Artifact [71fb9b0dbe]
Not logged in

Artifact 71fb9b0dbe526bf53e68d45ca4ce4ac995e4328e:


RL_JSON
=======

This package adds a command [json] to the interpreter, and defines a new
Tcl_Obj type to store the parsed JSON document.  The [json] command directly
manipulates values whose string representation is valid JSON, in a similar
way to how the [dict] command directly manipulates values whose string
representation is a valid dictionary.  It is similar to [dict] in performance.

Also provided is a command [json template] which generates JSON documents
by interpolating values into a template from a supplied dictionary or
variables in the current call frame.  The templates are valid JSON documents
containing string values which match the regex "^~[SNBJTL]:.+$".  The second
character determines what the resulting type of the substituted value will be:
* S: A string.
* N: A number.
* B: A boolean.
* J: A JSON fragment.
* T: A JSON template (substitutions are performed on the inserted fragment).
* L: A literal - the resulting string is simply everything from the forth character onwards (this allows literal strings to be included in the template that would otherwise be interpreted as the substitutions above).

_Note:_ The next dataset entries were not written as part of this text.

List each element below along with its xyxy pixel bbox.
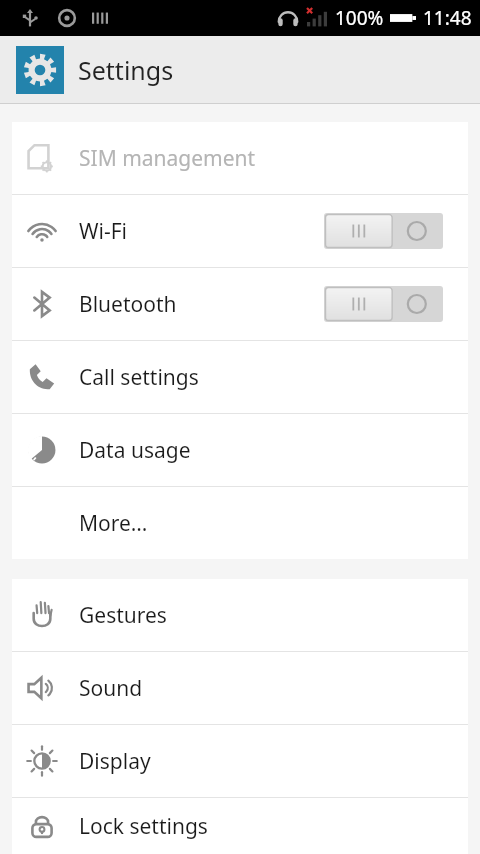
staticText: Display [79, 747, 151, 776]
staticText: Gestures [79, 601, 167, 630]
staticText: Settings [78, 53, 174, 87]
staticText: More… [79, 509, 148, 538]
button[interactable]: Bluetooth toggle [324, 286, 443, 322]
staticText: Bluetooth [79, 290, 177, 319]
staticText: Data usage [79, 436, 191, 465]
button[interactable]: Display [12, 725, 468, 797]
button[interactable]: Bluetooth [12, 268, 468, 340]
button[interactable]: Sound [12, 652, 468, 724]
button[interactable]: Gestures [12, 579, 468, 651]
staticText: Sound [79, 674, 143, 703]
button[interactable]: Lock settings [12, 798, 468, 854]
button[interactable]: Wi-Fi [12, 195, 468, 267]
button[interactable]: Data usage [12, 414, 468, 486]
staticText: Wi-Fi [79, 217, 128, 246]
button[interactable]: SIM management [12, 122, 468, 194]
staticText: Lock settings [79, 812, 208, 841]
staticText: Call settings [79, 363, 199, 392]
staticText: SIM management [79, 144, 256, 173]
staticText: 11:48 [423, 5, 472, 31]
button[interactable]: Wi-Fi toggle [324, 213, 443, 249]
button[interactable]: Call settings [12, 341, 468, 413]
staticText: 100% [335, 5, 384, 31]
button[interactable]: More… [12, 487, 468, 559]
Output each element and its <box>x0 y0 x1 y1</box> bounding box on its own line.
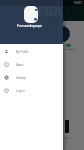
staticText: 16:31 <box>74 1 83 5</box>
staticText: About <box>16 63 24 67</box>
staticText: Logout <box>16 89 25 93</box>
staticText: Settings <box>16 76 26 80</box>
staticText: My Profile <box>16 50 29 54</box>
staticText: Fernandopepe <box>17 23 43 28</box>
button[interactable]: Settings <box>0 71 63 84</box>
button[interactable]: My Profile <box>0 45 63 58</box>
button[interactable]: Logout <box>0 84 63 97</box>
staticText: AT <box>47 13 61 28</box>
button[interactable]: About <box>0 58 63 71</box>
staticText: FGA <box>37 2 63 20</box>
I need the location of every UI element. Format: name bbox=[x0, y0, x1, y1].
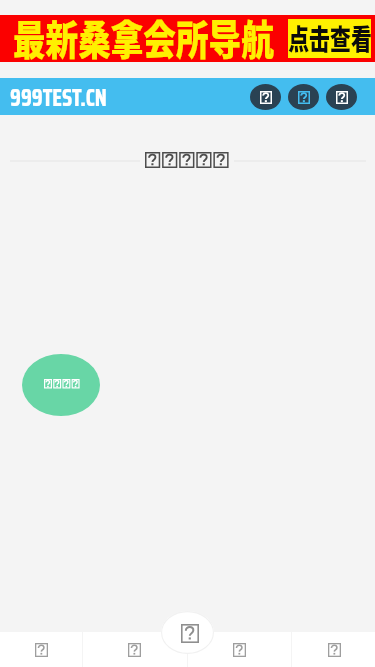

None of the first three characters for a template may be escaped.

The value inserted is determined by the characters following the substitution
type prefix.  When interpolating values from a dictionary they name keys in the
dictionary which hold the values to interpolate.  When interpolating from
variables in the current scope, they name scalar or array variables which hold
the values to interpolate.  In either case if the named key or variable doesn't
exist, a JSON null is interpolated in its place.

Quick Reference
---------------
* [json get *json_val* ?*key* ... ?*modifier*??]  - Extract the value of a portion of the *json_val*, returns the closest native Tcl type (other than JSON) for the extracted portion.
* [json parse *json_val*]  - A deprecated synonym for [json get *json_val*].
* [json get_typed *json_val* ?*key* ... ?*modifier*??]  - Extract the value of a portion of the *json_val*, returns a two element list: the first being the value that would be returned by [json get] and the second being the JSON type of the extracted portion.
* [json extract *json_val* ?*key* ... ?*modifier*??]  - Extract the value of a portion of the *json_val*, returns the JSON fragment.
* [json exists *json_val* ?*key* ... ?*modifier*??]  - Tests whether the supplied key path and modifier resolve to something that exists in *json_val*
* [json set *json_variable_name* ?*key* ...? *value*]  - Updates the JSON value stored in the variable *json_variable_name*, replacing the value referenced by *key* ... with the JSON value *value*.
* [json unset *json_variable_name* ?*key* ...?]  - Updates the JSON value stored in the variable *json_variable_name*, removing the value referenced by *key* ...
* [json normalize *json_val*]  - Return a "normalized" version of the input *json_val* - all optional whitespace trimmed.
* [json template *json_val* ?*dictionary*?]  - Return a JSON value by interpolating the values from *dictionary* into the template, or from variables in the current scope if *dictionary* is not supplied, in the manner described above.
* [json new *type* *value*]  - Return a JSON fragment of type *type* and value *value*.
* [json fmt *type* *value*]  - A deprecated synonym for [json new *type* *value*].
* [json foreach *varlist1* *json_val1* ?*varlist2* *json_val2* ...? *script*]  - Evaluate *script* in a loop in a similar way to the [foreach] command.  In each iteration, the values stored in the iterator variables in *varlist* are the JSON fragments from *json_val*.  Supports iterating over JSON arrays and JSON objects.  In the JSON object case, *varlist* must be a two element list, with the first specifiying the variable to hold the key and the second the value.  In the JSON array case, the rules are the same as the [foreach] command.
* [json lmap *varlist1* *json_val1* ?*varlist2* *json_val2* ...? *script*]  - As for [json foreach], except that it is collecting - the result from each evaluation of *script* is added to a list and returned as the result of the [json lmap] command.  If the *script* results in a TCL_CONTINUE code, that iteration is skipped and no element is added to the result list.  If it results in TCL_BREAK the iterations are stopped and the results accumulated so far are returned.
* [json pretty *json_val*]  - Returns a pretty-printed string representation of *json_val*.  Useful for debugging or inspecting the structure of JSON data.

Paths
-----

The commands [json get], [json get_typed], [json extract] and [json exists]
accept a path specification that names some subset of the supplied *json_val*.
The rules are similar to the equivalent concept in the [dict] command, except
that the paths used by [json] allow indexing into JSON arrays by the integer
key (or a string matching the regex "^end(-[0-9]+)?$"), and that the last
element can be a modifier:
* **?type** - Returns the type of the named fragment.
* **?length** - When the path refers to an array, this returns the length of the array.  When the path refers to a string, this returns the number of characters in the string.  All other types throw an error.
* **?size** - Valid only for objects, returns the number of keys defined in the object.
* **?keys** - Valid only for objects, returns a list of the keys in the object.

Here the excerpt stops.